Both use the propensity score to reduce confounding. Matching may be more intuitive and allows visual inspection of matched pairs.

Limitations:

Discards unmatched individuals (efficiency loss)
Complex variance estimation (pairs are dependent)
Exact matching on propensity score is impossible (continuous variable)
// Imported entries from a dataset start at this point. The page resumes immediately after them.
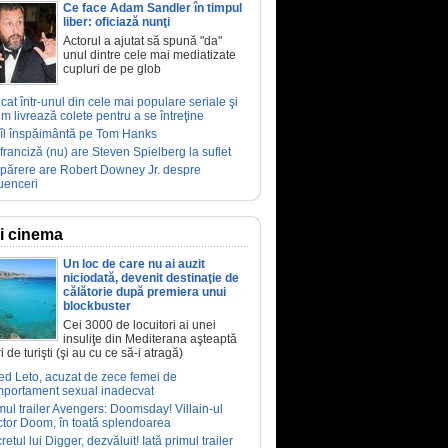
Ce face Adam Sandler în timpul
liber: oficiază nunţi
Actorul a ajutat să spună "da"
unul dintre cele mai mediatizate
cupluri de pe glob
ucat într-unul din cele mai populare seriale şi
m livrează colete pentru a se întreţine
îl înspăimântă pe Tom Hanks
franciză (nu) are Steven Spielberg la suflet
părere are Robert Downey Jr. despre
luenceri
ri cinema
Un loc de care nu ai auzit
niciodată, devenit destinaţie de
călătorie după premiera unui
blockbuster
Cei 3000 de locuitori ai unei
insuliţe din Mediterana aşteaptă
i de turişti (şi au cu ce să-i atragă)
ed Leto, acuzat de zece femei de
portament sexual inadecvat
mul trailer Avengers: Doomsday! Villain-ul
tor Doom, în toată splendoarea
retul lui Digger, dezvăluit! Iată primul trailer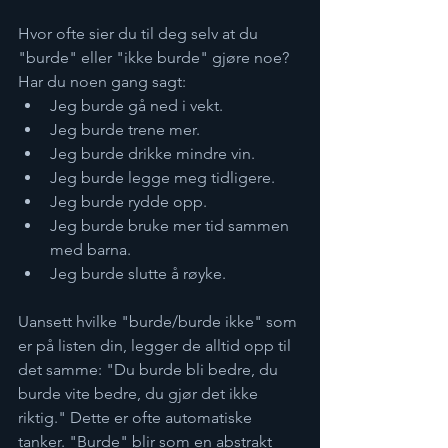
Hvor ofte sier du til deg selv at du 
"burde" eller "ikke burde" gjøre noe? 
Har du noen gang sagt:
Jeg burde gå ned i vekt.
Jeg burde trene mer.
Jeg burde drikke mindre vin.
Jeg burde legge meg tidligere.
Jeg burde rydde opp.
Jeg burde bruke mer tid sammen 
med barna.
Jeg burde slutte å røyke.
Uansett hvilke "burde/burde ikke" som 
er på listen din, legger de alltid opp til 
det samme: "Du burde bli bedre, du 
burde vite bedre, du gjør det ikke 
riktig." Dette er ofte automatiske 
tanker. "Burde" blir som en abstrakt 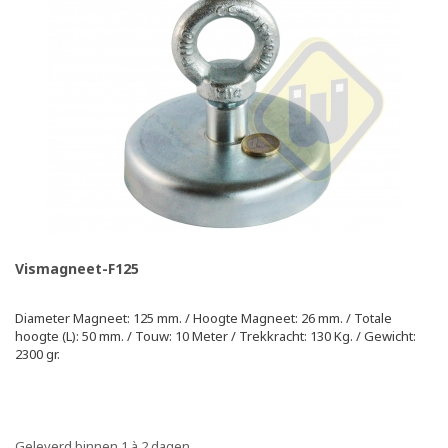
Vismagneet-F125
Diameter Magneet: 125 mm. / Hoogte Magneet: 26 mm. / Totale
hoogte (L): 50 mm. / Touw: 10 Meter / Trekkracht: 130 Kg. / Gewicht:
2300 gr.
Geleverd binnen 1 à 2 dagen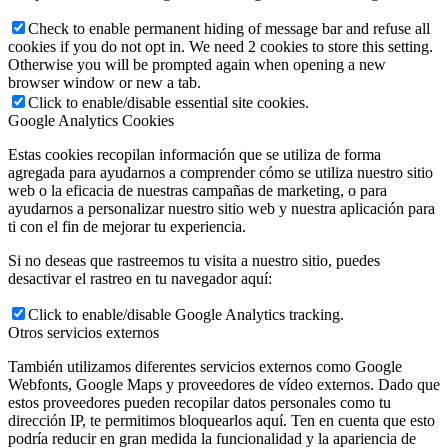
Check to enable permanent hiding of message bar and refuse all
cookies if you do not opt in. We need 2 cookies to store this setting.
Otherwise you will be prompted again when opening a new
browser window or new a tab.
Click to enable/disable essential site cookies.
Google Analytics Cookies
Estas cookies recopilan información que se utiliza de forma
agregada para ayudarnos a comprender cómo se utiliza nuestro sitio
web o la eficacia de nuestras campañas de marketing, o para
ayudarnos a personalizar nuestro sitio web y nuestra aplicación para
ti con el fin de mejorar tu experiencia.
Si no deseas que rastreemos tu visita a nuestro sitio, puedes
desactivar el rastreo en tu navegador aquí:
Click to enable/disable Google Analytics tracking.
Otros servicios externos
También utilizamos diferentes servicios externos como Google
Webfonts, Google Maps y proveedores de vídeo externos. Dado que
estos proveedores pueden recopilar datos personales como tu
dirección IP, te permitimos bloquearlos aquí. Ten en cuenta que esto
podría reducir en gran medida la funcionalidad y la apariencia de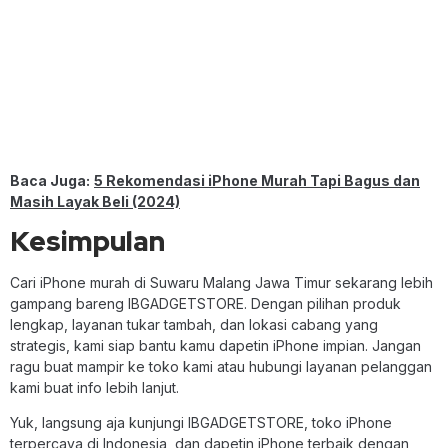
Baca Juga:
5 Rekomendasi iPhone Murah Tapi Bagus dan
Masih Layak Beli (2024)
Kesimpulan
Cari iPhone murah di Suwaru Malang Jawa Timur sekarang lebih
gampang bareng IBGADGETSTORE. Dengan pilihan produk
lengkap, layanan tukar tambah, dan lokasi cabang yang
strategis, kami siap bantu kamu dapetin iPhone impian. Jangan
ragu buat mampir ke toko kami atau hubungi layanan pelanggan
kami buat info lebih lanjut.
Yuk, langsung aja kunjungi IBGADGETSTORE, toko iPhone
terpercaya di Indonesia, dan dapetin iPhone terbaik dengan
4.2 Assessing Match Quality

After matching, assess balance:

Standardized differences: Compare means of $L$ in matched treated vs untreated
Love plots: Graphical display of standardized differences before and after matching
Distribution plots: Compare distributions of confounders in matched samples

Target: Standardized differences < 0.1 for all confounders

4.3 Example: NHEFS Matching

Procedure:

Estimate propensity score for quitting smoking
Match each quitter to a non-quitter with similar propensity score
In matched sample, compare weight change between quitters and non-quitters
Estimate causal effect as mean difference in matched pairs

Advantages: Intuitive, allows checking balance on all confounders

Disadvantages: Discards some individuals, may not achieve perfect balance

5 15.5 Propensity Models, Treatment Models, and Marginal Structural Models (pp. 219-222)
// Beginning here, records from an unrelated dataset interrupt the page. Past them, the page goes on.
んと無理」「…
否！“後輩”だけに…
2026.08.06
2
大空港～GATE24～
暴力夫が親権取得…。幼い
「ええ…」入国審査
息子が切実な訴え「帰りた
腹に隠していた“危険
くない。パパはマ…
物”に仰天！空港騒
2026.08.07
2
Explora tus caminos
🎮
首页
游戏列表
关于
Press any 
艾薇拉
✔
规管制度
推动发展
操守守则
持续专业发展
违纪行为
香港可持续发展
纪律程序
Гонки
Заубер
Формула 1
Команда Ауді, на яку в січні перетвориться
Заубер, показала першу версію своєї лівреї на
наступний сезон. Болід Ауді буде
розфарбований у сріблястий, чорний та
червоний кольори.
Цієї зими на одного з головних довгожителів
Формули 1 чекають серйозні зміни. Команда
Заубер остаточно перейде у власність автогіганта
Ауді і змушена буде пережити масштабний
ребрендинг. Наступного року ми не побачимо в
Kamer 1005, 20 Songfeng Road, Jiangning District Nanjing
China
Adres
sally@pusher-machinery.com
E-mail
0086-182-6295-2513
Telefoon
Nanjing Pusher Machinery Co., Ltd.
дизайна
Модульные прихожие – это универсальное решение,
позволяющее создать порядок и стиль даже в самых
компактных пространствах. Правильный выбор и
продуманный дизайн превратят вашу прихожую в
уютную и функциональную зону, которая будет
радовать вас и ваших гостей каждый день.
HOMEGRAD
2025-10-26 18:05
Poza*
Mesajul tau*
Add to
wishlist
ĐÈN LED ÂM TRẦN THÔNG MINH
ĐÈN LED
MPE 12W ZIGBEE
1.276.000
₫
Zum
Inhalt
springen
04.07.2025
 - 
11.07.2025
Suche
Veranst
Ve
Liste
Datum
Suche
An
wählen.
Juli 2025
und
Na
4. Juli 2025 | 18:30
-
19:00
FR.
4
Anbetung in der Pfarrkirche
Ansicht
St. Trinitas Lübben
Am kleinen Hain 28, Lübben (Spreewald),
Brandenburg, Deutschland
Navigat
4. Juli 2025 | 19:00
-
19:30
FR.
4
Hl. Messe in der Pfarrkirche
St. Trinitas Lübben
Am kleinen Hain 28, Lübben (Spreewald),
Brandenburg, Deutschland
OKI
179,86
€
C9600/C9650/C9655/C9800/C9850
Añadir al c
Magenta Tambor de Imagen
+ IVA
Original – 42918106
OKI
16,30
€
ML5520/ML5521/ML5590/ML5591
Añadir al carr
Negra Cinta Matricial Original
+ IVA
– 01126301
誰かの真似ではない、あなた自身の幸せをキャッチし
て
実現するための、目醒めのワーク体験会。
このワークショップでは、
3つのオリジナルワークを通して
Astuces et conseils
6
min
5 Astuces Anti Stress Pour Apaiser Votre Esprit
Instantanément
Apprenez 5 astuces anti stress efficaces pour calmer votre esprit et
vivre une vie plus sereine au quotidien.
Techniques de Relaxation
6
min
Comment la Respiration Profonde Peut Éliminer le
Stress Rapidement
Clarifying terminology: propensity scores, treatment models, and MSMs.

5.1 Definitions

Propensity score: $e(L) = \Pr[A = 1 \mid L]$

Treatment model: Any model for $\Pr[A \mid L]$ (or $f(A \mid L)$ for non-binary $A$)

Marginal structural model (MSM): Model for $\text{E}{\left[Y^a\right]}$ or $\text{E}{\left[Y^a \mid V\right]}$

5.2 Relationship

IP weighting uses the treatment model to create weights:

\[W^A = \frac{1}{\Pr[A \mid L]}\]

For binary $A$, this uses the propensity score:

\[W^A = \frac{1}{e(L)} \text{ if } A = 1, \quad W^A = \frac{1}{1 - e(L)} \text{ if } A = 0\]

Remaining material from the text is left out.